Das Berufungsgericht hat seine Entscheidung - soweit für das Revisionsverfahren von Bedeutung - im Wesentlichen wie folgt begründet:
Der Klägerin stehe kein Schadensersatzanspruch aus §§ 826, 31 BGB zu. Der unstreitige Einsatz eines sogenannten Thermofensters sei für sich genommen nicht geeignet, dem Verhalten der für die Beklagte handelnden Personen ein sittenwidriges Gepräge zu geben. Konkrete Anhaltspunkte dafür, dass diese Personen in dem Bewusstsein gehandelt hätten, eine unzulässige Abschalteinrichtung zu verwenden und den darin liegenden Gesetzesverstoß billigend in Kauf zu nehmen, habe die Klägerin nicht aufgezeigt.
Ein Anspruch aus § 823 Abs. 2 BGB in Verbindung mit § 6 Abs. 1, § 27 Abs. 1 EG-FGV scheitere daran, dass diese Normen keine Schutzgesetze im Sinne des § 823 Abs. 2 BGB darstellten.
II.
Diese Erwägungen halten der Überprüfung im Revisionsverfahren nicht in allen Punkten stand.
1. Es begegnet allerdings keinen revisionsrechtlichen Bedenken, dass das Berufungsgericht eine Haftung der Beklagten aus §§ 826, 31 BGB verneint hat.

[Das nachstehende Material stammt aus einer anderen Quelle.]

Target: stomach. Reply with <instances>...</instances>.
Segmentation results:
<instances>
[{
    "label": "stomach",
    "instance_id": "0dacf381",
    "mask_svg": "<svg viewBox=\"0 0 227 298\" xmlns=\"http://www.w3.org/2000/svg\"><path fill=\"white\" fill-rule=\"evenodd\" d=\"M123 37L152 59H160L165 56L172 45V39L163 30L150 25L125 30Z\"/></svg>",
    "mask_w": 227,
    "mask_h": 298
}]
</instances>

Die Revision erhebt insoweit auch keine konkreten Einwendungen.
2. Die Revision wendet sich jedoch mit Erfolg dagegen, dass das Berufungsgericht eine Haftung der Beklagten nach § 823 Abs. 2 BGB in Verbindung mit § 6 Abs. 1, § 27 Abs. 1 EG-FGV aus Rechtsgründen abgelehnt hat. Wie der Senat nach Erlass des angefochtenen Beschlusses entschieden hat, sind die Bestimmungen der § 6 Abs. 1, § 27 Abs. 1 EG-FGV Schutzgesetze im Sinne des § 823 Abs. 2 BGB, die das Interesse des Fahrzeugkäufers gegenüber dem Fahrzeughersteller wahren, nicht durch den Kaufvertragsabschluss eine Vermögenseinbuße im Sinne der Differenzhypothese zu erleiden, weil das Fahrzeug entgegen der Übereinstimmungsbescheinigung eine unzulässige Abschalteinrichtung im Sinne des Art. 5 Abs. 2 Satz 1 der Verordnung (EG) Nr. 715/2007 aufweist (vgl. BGH, Urteil vom 26. Juni 2023 - VIa ZR 335/21, BGHZ 237, 245 Rn. 29 bis 32).

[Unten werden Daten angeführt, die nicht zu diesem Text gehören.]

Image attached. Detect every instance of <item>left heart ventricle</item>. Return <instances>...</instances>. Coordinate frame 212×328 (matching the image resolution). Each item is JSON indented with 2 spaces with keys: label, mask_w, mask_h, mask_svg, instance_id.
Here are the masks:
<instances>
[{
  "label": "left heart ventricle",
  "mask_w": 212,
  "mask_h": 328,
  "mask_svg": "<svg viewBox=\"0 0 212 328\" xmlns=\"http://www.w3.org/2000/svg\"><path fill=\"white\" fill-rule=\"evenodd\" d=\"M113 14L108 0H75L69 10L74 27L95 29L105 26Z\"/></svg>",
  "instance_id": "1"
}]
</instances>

Das Berufungsgericht hat daher zwar zu Recht einen Anspruch der Klägerin als Alleinerbin auf die Gewährung sogenannten "großen" Schadensersatzes verneint (vgl. BGH, Urteil vom 26. Juni 2023 - VIa ZR 335/21, BGHZ 237, 245 Rn. 22 bis 27). Es hat jedoch nicht berücksichtigt, dass der Klägerin nach § 823 Abs. 2 BGB in Verbindung mit § 6 Abs. 1, § 27 Abs. 1 EG-FGV ein Anspruch auf Ersatz eines erlittenen Differenzschadens zustehen kann (vgl. BGH, Urteil vom 26. Juni 2023, aaO, Rn. 28 bis 32; ebenso BGH, Urteile vom 20. Juli 2023 - III ZR 267/20, WM 2023, 1839 Rn. 21 ff.; - III ZR 303/20, juris Rn. 16 f.; Urteil vom 12. Oktober 2023 - VII ZR 412/21, juris Rn. 20). Demzufolge hat das Berufungsgericht - von seinem Rechtsstandpunkt aus folgerichtig - weder der Klägerin Gelegenheit zur Darlegung eines solchen Schadens gegeben, noch hat es Feststellungen zu einer deliktischen Haftung der Beklagten wegen des zumindest fahrlässigen Einbaus einer unzulässigen Abschalteinrichtung getroffen.
III.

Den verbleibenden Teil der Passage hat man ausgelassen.